**TASK PROMPT**.
All entries are to be transcribed exactly. Pictures are not part of the copy.

**Saved data entries**.
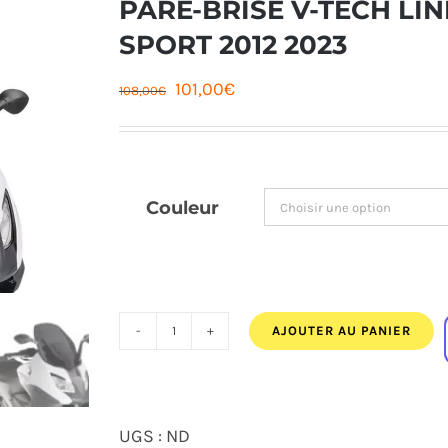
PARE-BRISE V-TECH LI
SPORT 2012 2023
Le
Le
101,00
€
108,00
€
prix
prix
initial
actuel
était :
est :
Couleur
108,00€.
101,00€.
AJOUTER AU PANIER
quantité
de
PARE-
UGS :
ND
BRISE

**ANSWER BOX**.
PARE-BRISE V-TECH LI
SPORT 2012 2023
Le
Le
101,00
€
108,00
€
prix
prix
initial
actuel
était :
est :
Couleur
108,00€.
101,00€.
AJOUTER AU PANIER
quantité
de
PARE-
UGS :
ND
BRISE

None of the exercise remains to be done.